While traversing Von Kármán crater on the far side of the moon, China's Yutu 2 rover spotted a mysterious object on the horizon.

According to a Yutu 2 diary published by Our Space, a Chinese language scientific outreach channel linked with the China National Space Administration, Yutu 2 saw a cube-shaped object on the horizon to the north and around 260 feet away in November during the mission's 36th lunar day.

The object was referred to as a "mystery hut" by Our Space, but this was a placeholder label rather than an actual description.

Yutu 2 is now expected to spend the next 2-3 lunar days (2-3 Earth months) traversing lunar regolith and avoiding craters to get a closer look at the object, so expect updates.

The day and night cycle on the moon is one of the reasons it takes so long to go across it. The moon rotates every 27 days due to the way it spins, which is roughly the same length of time it takes to orbit our planet. As a result, one side of the moon faces us while the other, far side, where Yutu 2 is located, is not visible from Earth.

The other effect of this rotation is that a full lunar day lasts 29 Earth days, implying that the moon is in daylight for just over two Earth weeks and night for just over two weeks.

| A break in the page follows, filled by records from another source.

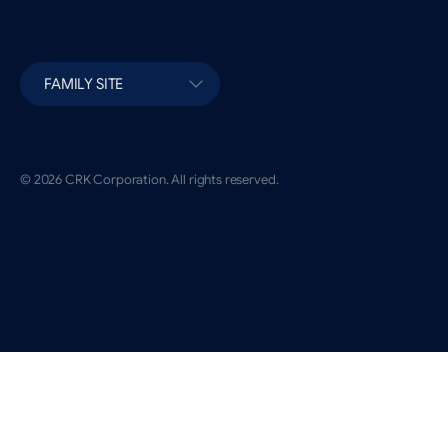
FAMILY SITE
© 2026 CRK Corporation. All rights reserved.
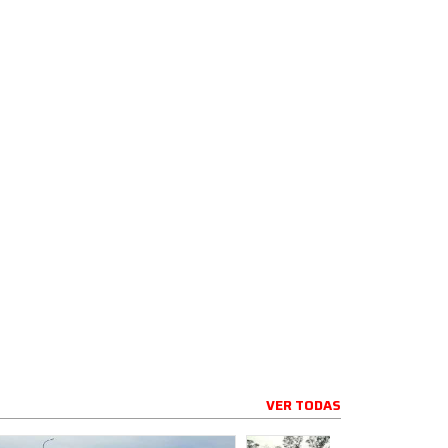
VER TODAS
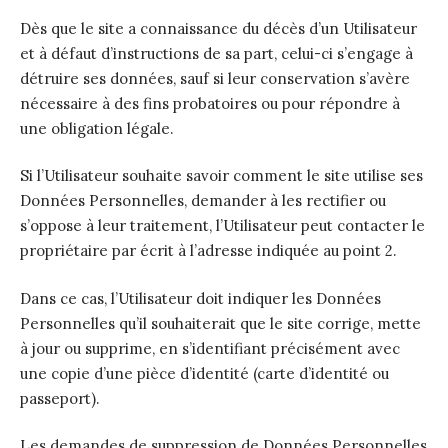
Dès que le site a connaissance du décès d’un Utilisateur
et à défaut d’instructions de sa part, celui-ci s’engage à
détruire ses données, sauf si leur conservation s’avère
nécessaire à des fins probatoires ou pour répondre à
une obligation légale.
Si l’Utilisateur souhaite savoir comment le site utilise ses
Données Personnelles, demander à les rectifier ou
s’oppose à leur traitement, l’Utilisateur peut contacter le
propriétaire par écrit à l’adresse indiquée au point 2.
Dans ce cas, l’Utilisateur doit indiquer les Données
Personnelles qu’il souhaiterait que le site corrige, mette
à jour ou supprime, en s’identifiant précisément avec
une copie d’une pièce d’identité (carte d’identité ou
passeport).
Les demandes de suppression de Données Personnelles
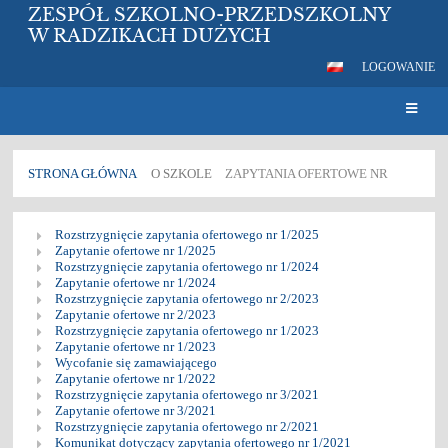
ZESPÓŁ SZKOLNO-PRZEDSZKOLNY
W RADZIKACH DUŻYCH
LOGOWANIE
STRONA GŁÓWNA
O SZKOLE
ZAPYTANIA OFERTOWE NR
Zapytania
Rozstrzygnięcie zapytania ofertowego nr 1/2025
ofertowe
Zapytanie ofertowe nr 1/2025
Rozstrzygnięcie zapytania ofertowego nr 1/2024
nr
Zapytanie ofertowe nr 1/2024
Rozstrzygnięcie zapytania ofertowego nr 2/2023
Zapytanie ofertowe nr 2/2023
Rozstrzygnięcie zapytania ofertowego nr 1/2023
Zapytanie ofertowe nr 1/2023
Wycofanie się zamawiającego
Zapytanie ofertowe nr 1/2022
Rozstrzygnięcie zapytania ofertowego nr 3/2021
Zapytanie ofertowe nr 3/2021
Rozstrzygnięcie zapytania ofertowego nr 2/2021
Komunikat dotyczący zapytania ofertowego nr 1/2021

As rovers like Yutu 2 rely on solar power, they must slumber for these overnight periods and they can only investigate during the daytime period.

A massive boulder that has been excavated by an impact event is a likely explanation for the shape.

To be clear, it's not an obelisk or aliens, but it's definitely worth looking into, and it's difficult to tell much from the image.

On Jan. 3, 2019, the solar-powered Yutu 2 and Chang'e 4 lander landed on the far side of the moon for the first time, and the rover has been rolling through the 115-mile-wide Von Kármán crater ever since.

Chang'e 4 is China's fourth moon mission and the second to deliver a rover to the lunar surface. Chang'e 1 and 2 were orbiters, while Chang'e 3 landed on the moon's near side with the first Yutu rover. The Chang'e 5 T1 test mission around the moon and the Chang'e 5 moon sample return mission have also been launched by China.

According China Daily, Yutu 2 has already traveled 2,756 feet (across the moon.